Other candidates have sometimes triumphed politically after a family tragedy. A notable example: US Representative Carolyn McCarthy, a Democrat from Mineola, N.Y., won a seat in the US House in 1996, three years after her husband was killed when a gunman opened fire on a commuter train. In a district that had consistently sent Republicans to Washington, she defeated a one-term incumbent largely by focusing on her husband's death, and her opponent's opposition to gun control measures.
Forty-six women have succeeded their late husbands in Congress, including Edith Nourse Rogers, who became the first woman elected to Congress from Massachusetts in 1925 when she won a special election in the Fifth Congressional District. The Republican from Lowell ran after her husband, John, died of cancer while in office, and she held the seat for 35 years.

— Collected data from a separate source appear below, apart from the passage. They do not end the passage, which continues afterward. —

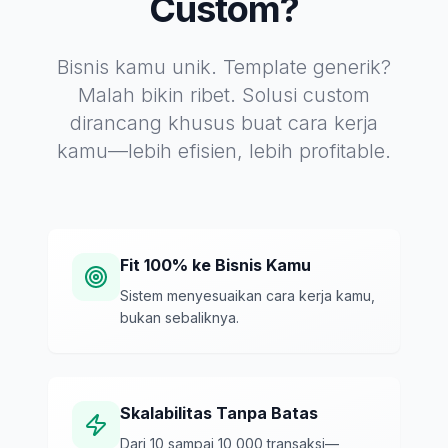
Custom?
Bisnis kamu unik. Template generik?
Malah bikin ribet. Solusi custom
dirancang khusus buat cara kerja
kamu—lebih efisien, lebih profitable.
Fit 100% ke Bisnis Kamu
Sistem menyesuaikan cara kerja kamu,
bukan sebaliknya.
Skalabilitas Tanpa Batas
Dari 10 sampai 10,000 transaksi—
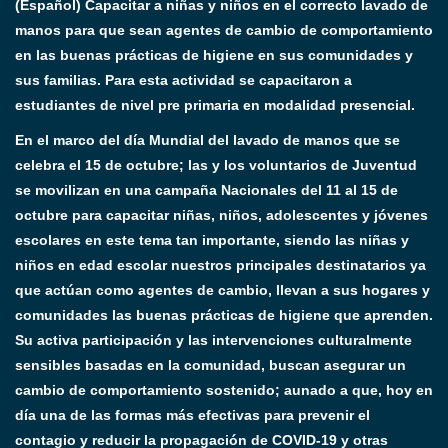
(Español) Capacitar a niñas y niños en el correcto lavado de
manos para que sean agentes de cambio de comportamiento
en las buenas prácticas de higiene en sus comunidades y
sus familias. Para esta actividad se capacitaron a
estudiantes de nivel pre primaria en modalidad presencial.
En el marco del día Mundial del lavado de manos que se
celebra el 15 de octubre; las y los voluntarios de Juventud
se movilizan en una campaña Nacionales del 11 al 15 de
octubre para capacitar niñas, niños, adolescentes y jóvenes
escolares en este tema tan importante, siendo las niñas y
niños en edad escolar nuestros principales destinatarios ya
que actúan como agentes de cambio, llevan a sus hogares y
comunidades las buenas prácticas de higiene que aprenden.
Su activa participación y las intervenciones culturalmente
sensibles basadas en la comunidad, buscan asegurar un
cambio de comportamiento sostenido; aunado a que, hoy en
día una de las formas más efectivas para prevenir el
contagio y reducir la propagación de COVID-19 y otras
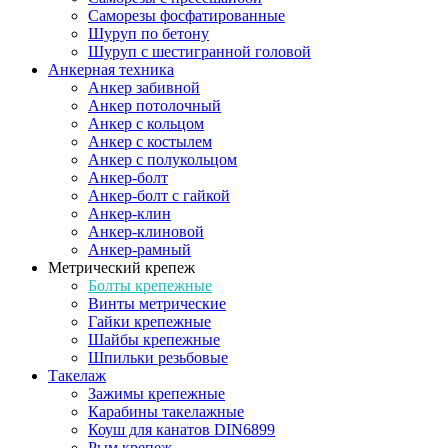
Саморезы фосфатированные
Шуруп по бетону
Шуруп с шестигранной головой
Анкерная техника
Анкер забивной
Анкер потолочный
Анкер с кольцом
Анкер с костылем
Анкер с полукольцом
Анкер-болт
Анкер-болт с гайкой
Анкер-клин
Анкер-клиновой
Анкер-рамный
Метрический крепеж
Болты крепежные
Винты метрические
Гайки крепежные
Шайбы крепежные
Шпильки резьбовые
Такелаж
Зажимы крепежные
Карабины такелажные
Коуш для канатов DIN6899
Рым крепеж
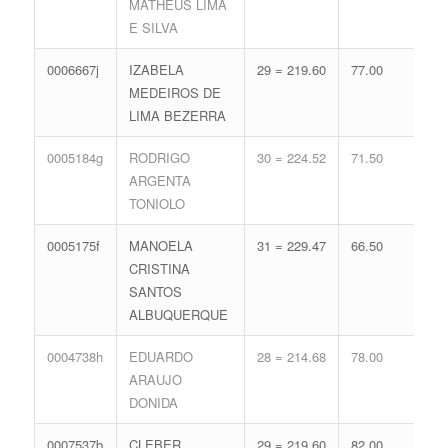
MATHEUS LIMA
74.
E SILVA
0006667j
IZABELA
29 = 219.60
77.00
16 
MEDEIROS DE
71.
LIMA BEZERRA
0005184g
RODRIGO
30 = 224.52
71.50
16 
ARGENTA
71.
TONIOLO
0005175f
MANOELA
31 = 229.47
66.50
16 
CRISTINA
71.
SANTOS
ALBUQUERQUE
0004738h
EDUARDO
28 = 214.68
78.00
17 
ARAUJO
74.
DONIDA
0007537b
CLEBER
29 = 219.60
82.00
14 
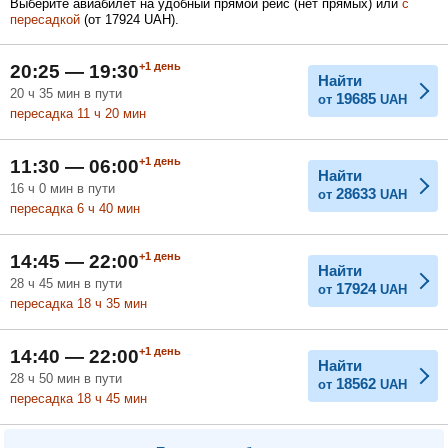
Выберите авиабилет на удобный прямой рейс (нет прямых) или
с
пересадкой
(
от
17924
UAH
).
Февраль
Март
Апрель
+1
день
20:25 — 19:30
Найти
20
ч
35
мин
в пути
19685
от
UAH
пересадка 11
ч
20
мин
Май
Июнь
Июль
+1
день
11:30 — 06:00
Найти
16
ч
0
мин
в пути
28633
от
UAH
пересадка 6
ч
40
мин
+1
день
14:45 — 22:00
Найти
28
ч
45
мин
в пути
17924
от
UAH
пересадка 18
ч
35
мин
+1
день
14:40 — 22:00
Найти
28
ч
50
мин
в пути
18562
от
UAH
пересадка 18
ч
45
мин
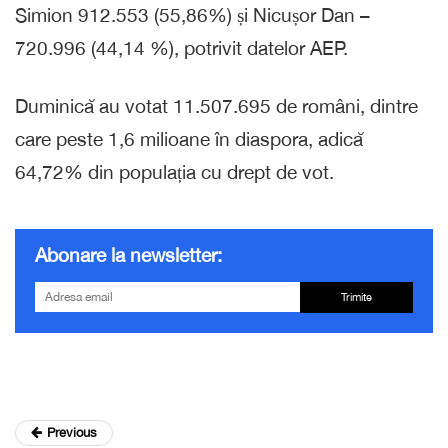
Simion 912.553 (55,86%) și Nicușor Dan –
720.996 (44,14 %), potrivit datelor AEP.
Duminică au votat 11.507.695 de români, dintre
care peste 1,6 milioane în diaspora, adică
64,72% din populația cu drept de vot.
Abonare la newsletter:
Trimite
Previous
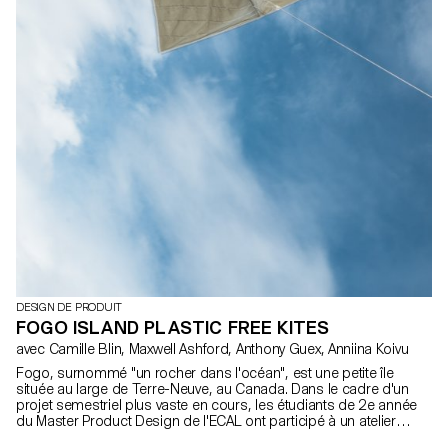
l'île de Fogo et s'y sont immergés. Le projet a abouti à huit
designs d'éoliennes à la fois imaginatifs et pragmatiques,
soigneusement éclairés par diverses approches. U.F.O.G.O. est
un projet de développement durable ancré dans la réalité, sans
être prisonnier de ce qui existe déjà. Partenaires de collaboration :
Shorefast HEIG-VD/School of Management and Engineering Vaud
(Marc Pellerin, Philippe Morey et Marco Viviani) Partenaire média :
Disegno Financement : Programme de l'Université d'été de la
Direction générale de l'enseignement supérieur (DGES) Etat de
Vaud HES-SO Recherche Transdisciplinaire en Durabilite (sous le
titre de projet 'INTEGRATED WIND TURBINES')
DESIGN DE PRODUIT
FOGO ISLAND PLASTIC FREE KITES
avec Camille Blin, Maxwell Ashford, Anthony Guex, Anniina Koivu
Fogo, surnommé "un rocher dans l'océan", est une petite île
située au large de Terre-Neuve, au Canada. Dans le cadre d'un
projet semestriel plus vaste en cours, les étudiants de 2e année
du Master Product Design de l'ECAL ont participé à un atelier
court et amusant de quelques jours, utilisant l'une des ressources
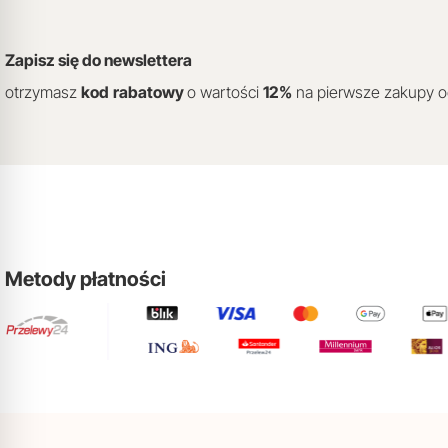
Zapisz się do newslettera
otrzymasz
kod
rabatowy
o wartości
12
%
na pierwsze zakupy 
Metody płatności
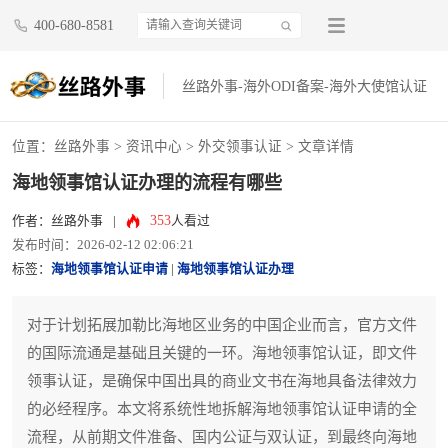
400-680-8581
丝路外事-海外ODI备案-海外大使馆认证
位置：
丝路外事
>
资讯中心
>
外交领事认证
> 文章详情
海地领事馆认证办理的流程有哪些
353
作者：丝路外事
|
人看过
发布时间：2026-02-12 02:06:21
标签：
海地领事馆认证申请
|
海地领事馆认证办理
对于计划拓展加勒比海地区业务的中国企业而言，官方文件
的国际流通是基础且关键的一环。海地领事馆认证，即文件
领事认证，是确保中国出具的商业文书在海地具备法律效力
的必经程序。本文将系统性地拆解海地领事馆认证申请的全
流程，从前期文件准备、国内公证与双认证，到最终向海地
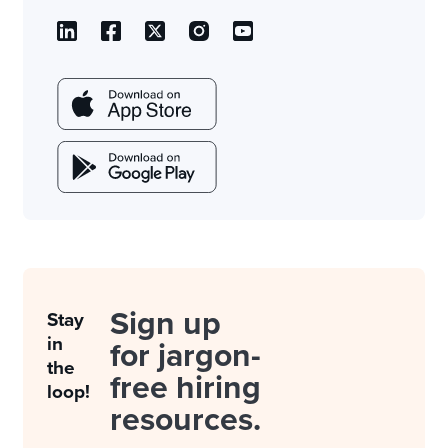
Sign up
Stay
in
for jargon-
the
free hiring
loop!
resources.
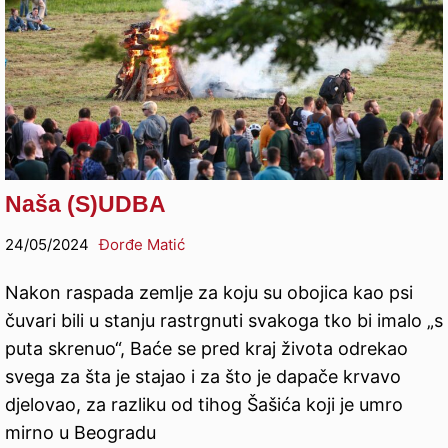
Naša (S)UDBA
24/05/2024
Đorđe Matić
Nakon raspada zemlje za koju su obojica kao psi
čuvari bili u stanju rastrgnuti svakoga tko bi imalo „s
puta skrenuo“, Baće se pred kraj života odrekao
svega za šta je stajao i za što je dapače krvavo
djelovao, za razliku od tihog Šašića koji je umro
mirno u Beogradu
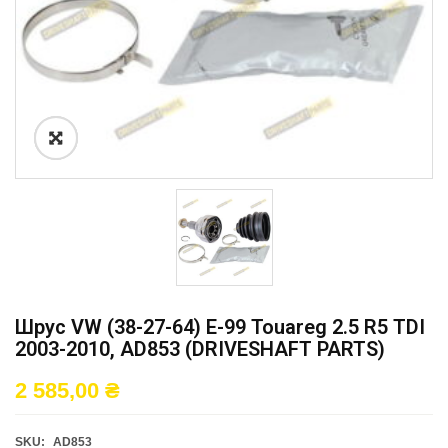
Шрус VW (38-27-64) E-99 Touareg 2.5 R5 TDI
2003-2010, AD853 (DRIVESHAFT PARTS)
2 585,00
₴
SKU:
AD853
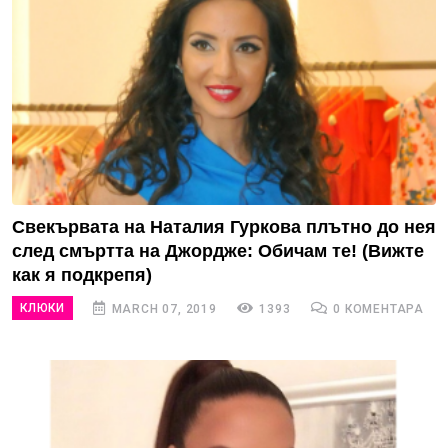
Свекървата на Наталия Гуркова плътно до нея
след смъртта на Джордже: Обичам те! (Вижте
как я подкрепя)
КЛЮКИ
MARCH 07, 2019
1393
0 КОМЕНТАРА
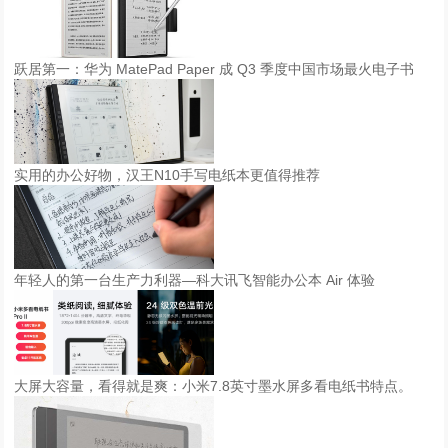
跃居第一：华为 MatePad Paper 成 Q3 季度中国市场最火电子书
实用的办公好物，汉王N10手写电纸本更值得推荐
年轻人的第一台生产力利器—科大讯飞智能办公本 Air 体验
大屏大容量，看得就是爽：小米7.8英寸墨水屏多看电纸书特点。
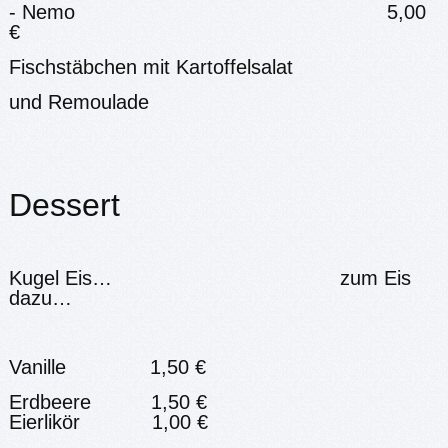
- Nemo 5,00
€
Fischstäbchen mit Kartoffelsalat
und Remoulade
Dessert
Kugel Eis… zum Eis
dazu…
Vanille 1,50 €
Erdbeere 1,50 €
Eierlikör 1,00 €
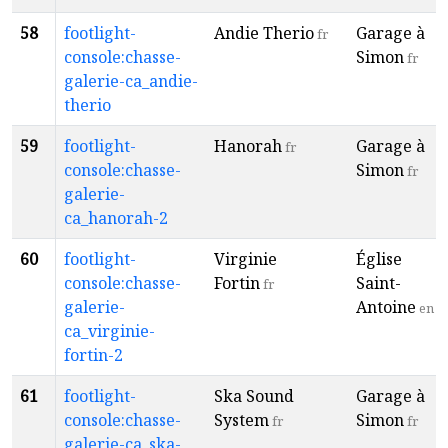
58
footlight-
Andie Therio
Garage à
fr
console:chasse-
Simon
fr
galerie-ca_andie-
therio
59
footlight-
Hanorah
Garage à
fr
console:chasse-
Simon
fr
galerie-
ca_hanorah-2
60
footlight-
Virginie
Église
console:chasse-
Fortin
Saint-
fr
galerie-
Antoine
en
ca_virginie-
fortin-2
61
footlight-
Ska Sound
Garage à
console:chasse-
System
Simon
fr
fr
galerie-ca_ska-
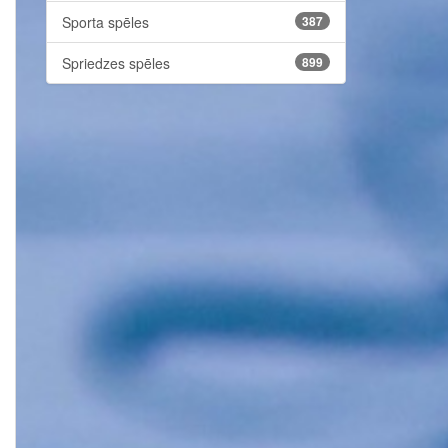
Sporta spēles
387
Spriedzes spēles
899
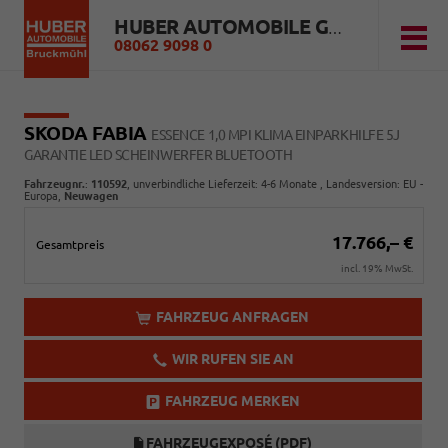
HUBER AUTOMOBILE GMBH
08062 9098 0
SKODA FABIA
ESSENCE 1,0 MPI KLIMA EINPARKHILFE 5J
GARANTIE LED SCHEINWERFER BLUETOOTH
Fahrzeugnr.
:
110592
, unverbindliche Lieferzeit: 4-6 Monate , Landesversion: EU -
Europa,
Neuwagen
17.766,– €
Gesamtpreis
incl. 19% MwSt.
FAHRZEUG ANFRAGEN
WIR RUFEN SIE AN
FAHRZEUG MERKEN
FAHRZEUGEXPOSÉ (PDF)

The difference for Tsongas and most other successful political spouses is that she is running more than a decade after her husband's death. Only two widows have followed their husbands into Congress without directly succeeding them: Ruth Hanna McCormick, an Illinois Republican, in 1929 was elected to the House five years after her husband died; Leonor Sullivan, a Missouri Democrat, in 1953, two years after her husband died, also in the House.
The Fifth District general election race also includes independent candidates Patrick Murphy, a bricklayer from Lowell, and Kurt Hayes, a Boxborough businessman, as well as Constitution Party candidate Kevin Thompson.